To: Scrapps who wrote (1761)6/8/2000 8:00:00 AM
From: BostonView  Read Replies (2) | Respond to of 2882
 
Boom in chip sales has several more years

By: Sam Ames, CNET News.com
6/7/00 5:29:00 PM
Source: News.com

The growth of the worldwide semiconductor market will keep going until the year 2003, or so says an industry trade group.

The midyear forecast released today by the Semiconductor Industry Association (SIA) said the world semiconductor market would grow by an annual compound rate of 20 percent through 2003.

The report attributes the growth to the increasing pervasiveness of the Internet and wireless communication products that expand many semiconductor product segments.

The group said growth will explode out of the gate and then gradually slow down. The industry will grow 31 percent in 2000 with revenues of $195 billion and 25 percent in 2001 with $244 billion in sales. SIA expects the trend to slow in 2002 with sales of $279 billion, a 14 percent increase, and
wind down further in 2003 with $312 billion in sales, a 12 percent gain.

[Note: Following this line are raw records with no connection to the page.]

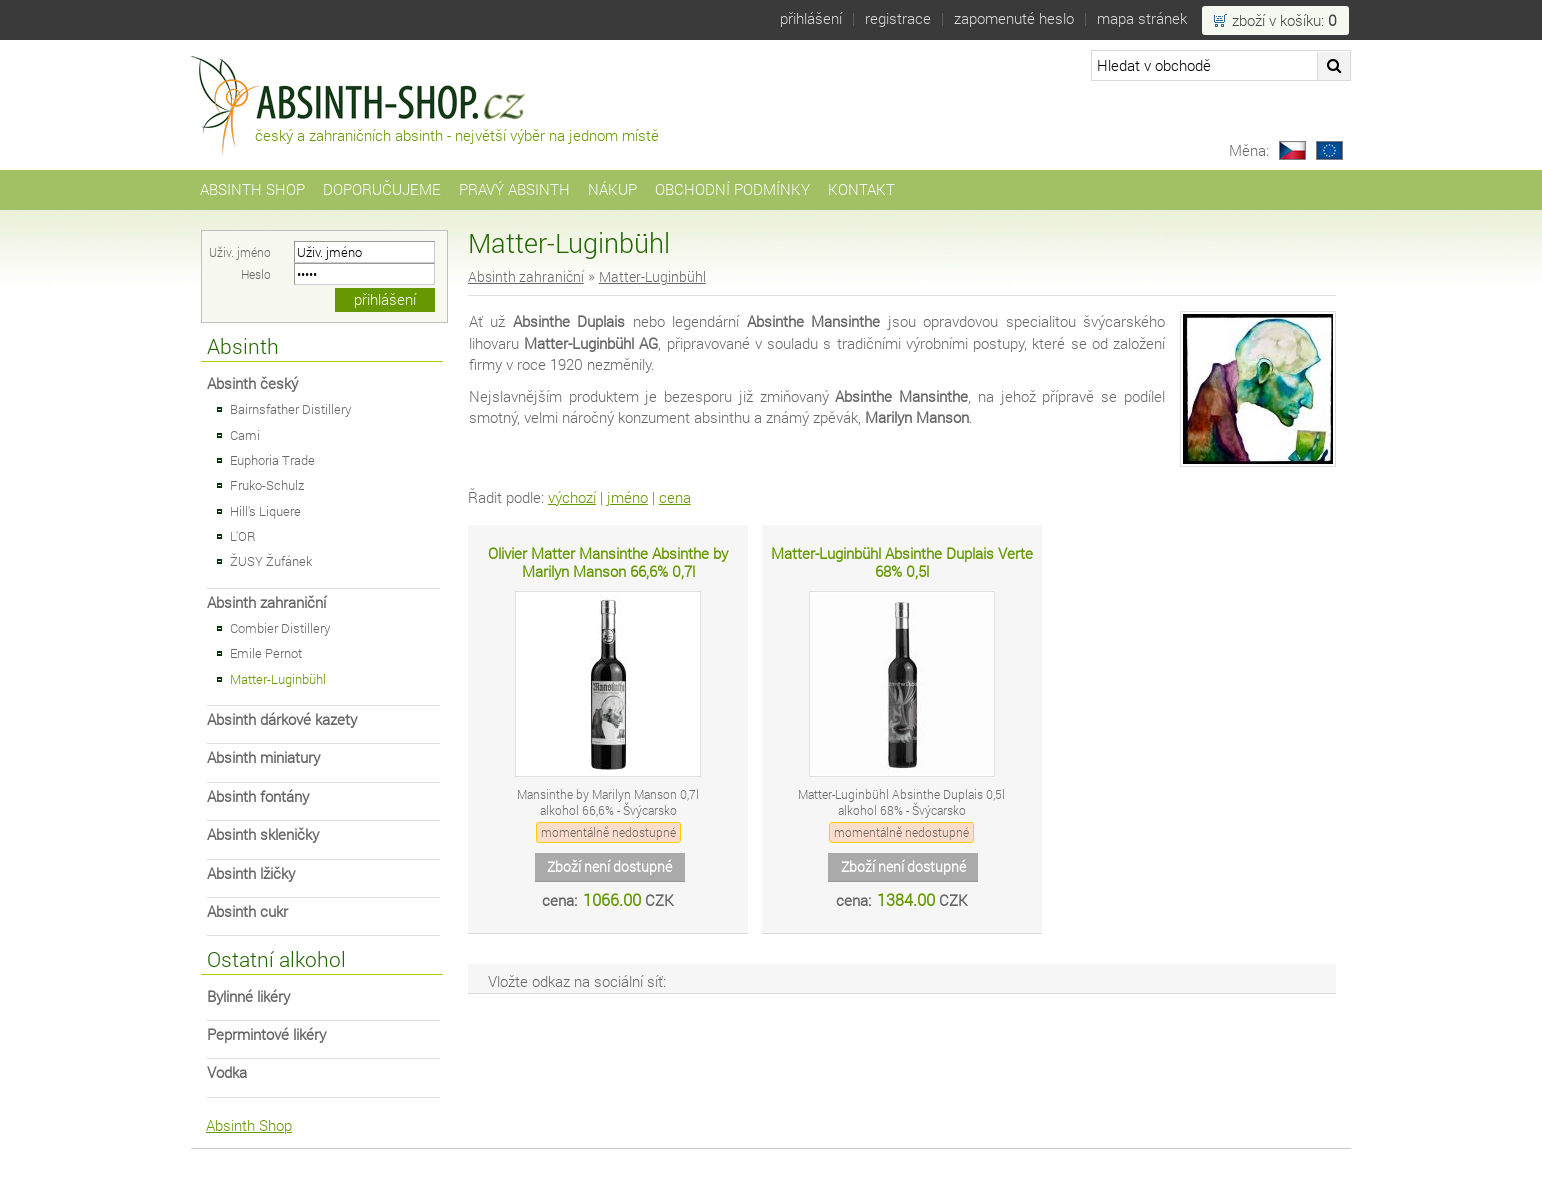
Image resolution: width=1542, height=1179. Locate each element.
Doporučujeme (382, 189)
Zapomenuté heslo (1014, 18)
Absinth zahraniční (266, 602)
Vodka (227, 1072)
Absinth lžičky (251, 873)
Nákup (612, 189)
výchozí (572, 497)
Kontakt (861, 189)
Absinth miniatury (263, 757)
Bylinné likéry (248, 996)
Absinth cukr (247, 911)
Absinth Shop (252, 189)
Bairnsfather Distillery (290, 409)
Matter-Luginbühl (278, 679)
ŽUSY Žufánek (271, 561)
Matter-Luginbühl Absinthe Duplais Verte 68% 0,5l (902, 562)
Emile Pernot (266, 653)
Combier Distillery (280, 628)
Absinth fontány (258, 796)
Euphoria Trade (272, 460)
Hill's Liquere (265, 511)
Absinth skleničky (263, 834)
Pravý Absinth (514, 189)
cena (675, 497)
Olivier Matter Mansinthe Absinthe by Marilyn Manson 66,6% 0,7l (608, 562)
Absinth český (252, 383)
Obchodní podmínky (732, 189)
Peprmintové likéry (266, 1034)
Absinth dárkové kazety (282, 719)
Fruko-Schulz (267, 485)
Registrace (898, 18)
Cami (245, 435)
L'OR (243, 536)
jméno (627, 497)
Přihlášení (811, 18)
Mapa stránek (1142, 18)
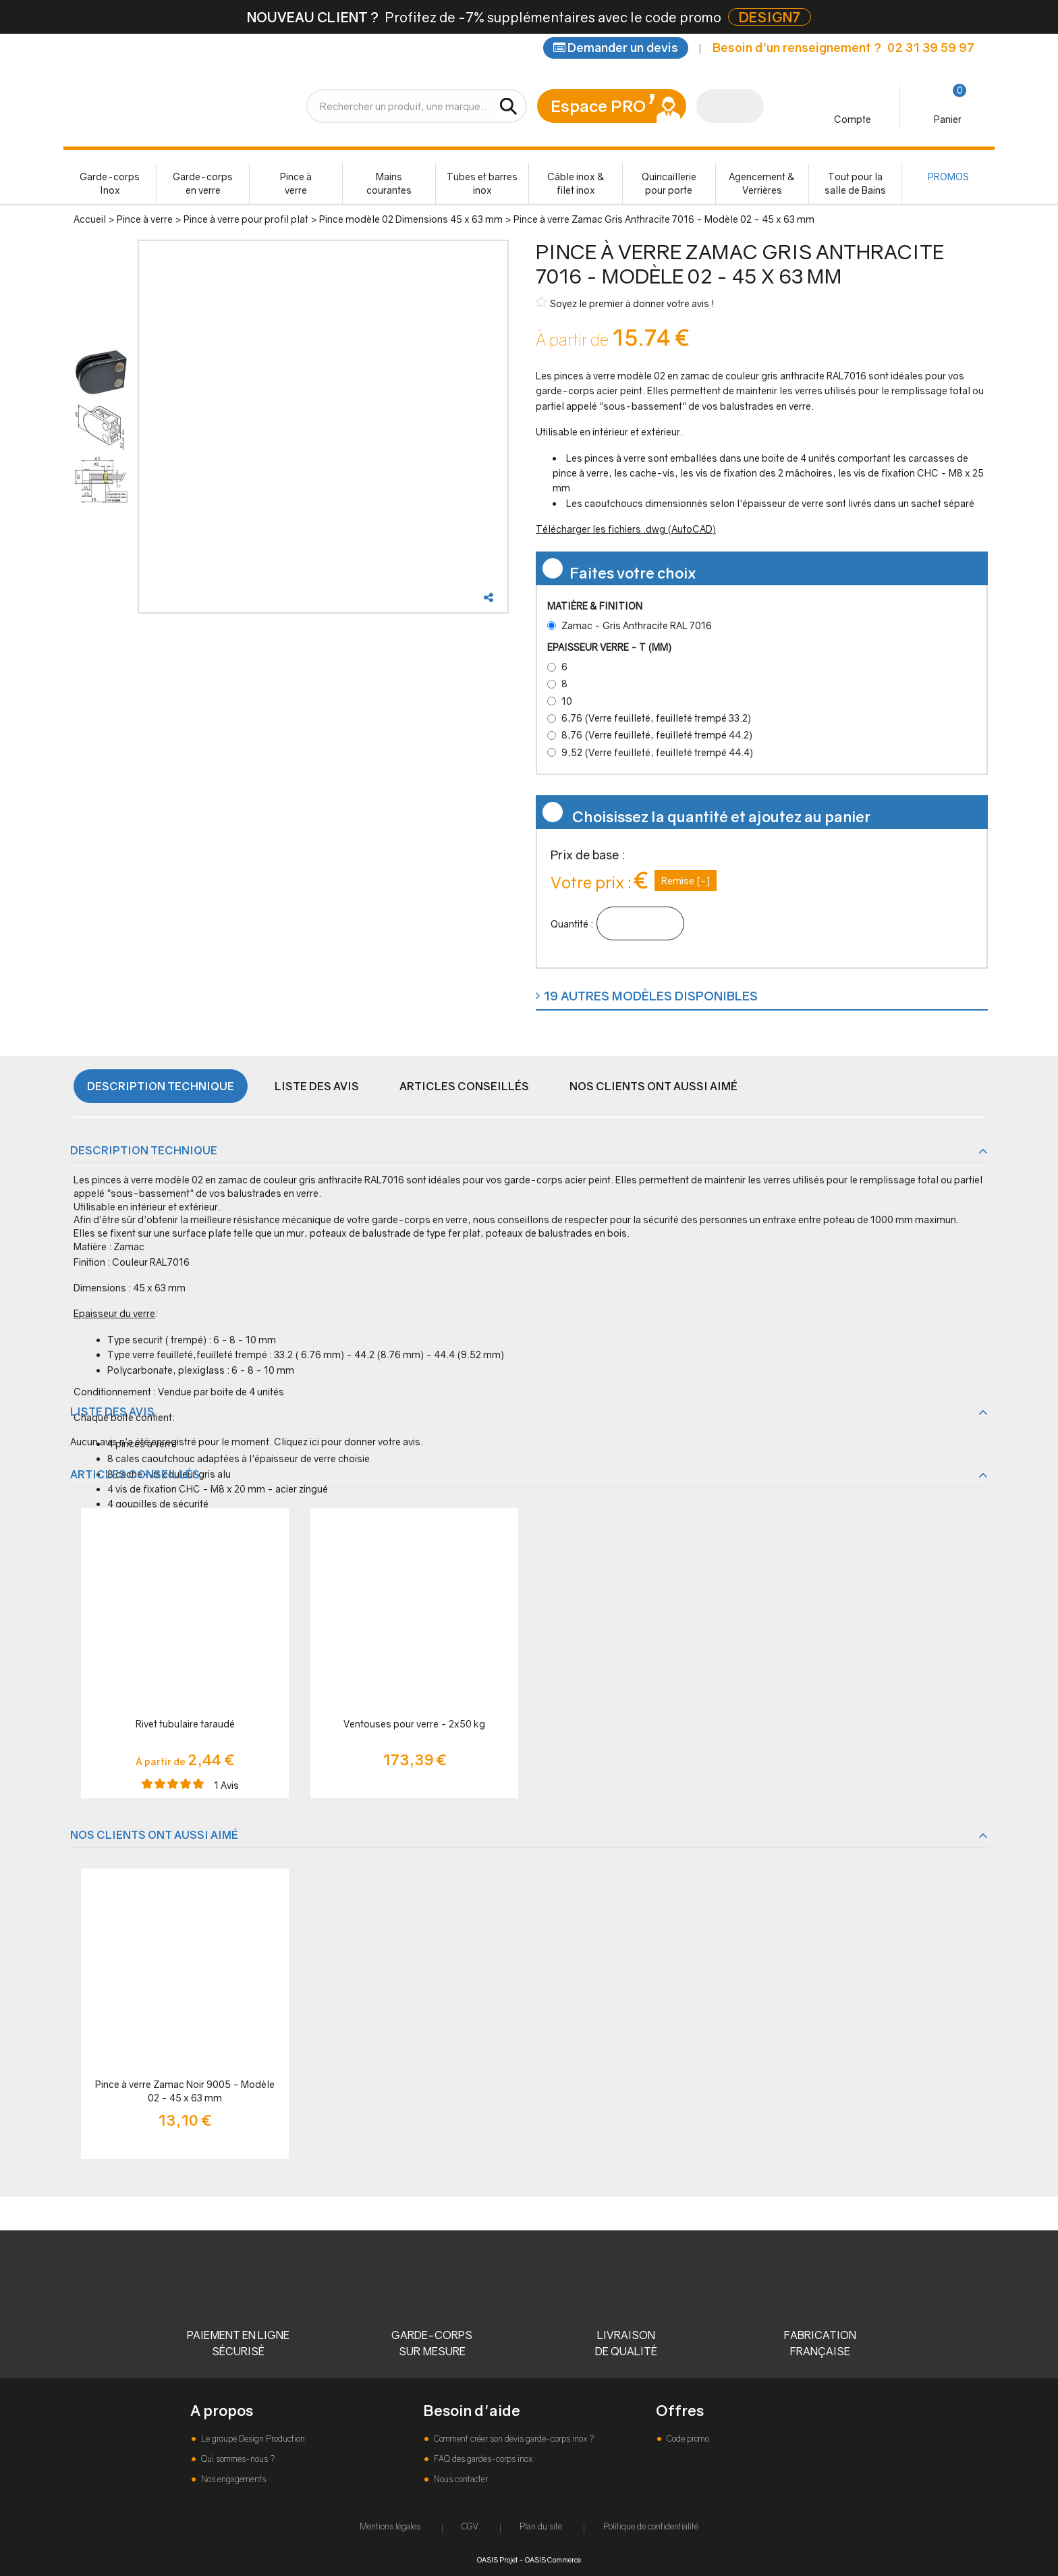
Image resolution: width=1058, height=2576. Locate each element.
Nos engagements (232, 2479)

Some analysts believe that those estimates are low. David Wu, a semiconductor analyst at ABN Amro, believes the industry could grow by 40 percent this year. "Demand is booming," he says.

The America's market will remain the world's largest in the next four years, with the Asia Pacific market--not including Japan--following close behind and the European market taking third.

Leading the charge will be strong sales in PCs, wireless phones, wireless devices, set-top boxes and other consumer products.[ed. note - all of ADI's primary growth drivers].

PC demand will bump microprocessor sales from $32 billion in 2000 to $42 billion by the end of 2003. The same holds true for DRAM chips. SIA predicts the market will grow to $50 billion in 2003 from $29 billion in 2000, showing some volatility along the way. For example, the DRAM market will expand by 44 percent in 2001 but only 5 percent in 2002.

But some analysts do not put much weight into forecasts that reach father ahead and try to predict volatility. "Anyone who can see that far ahead would not be working for a living," said Wu.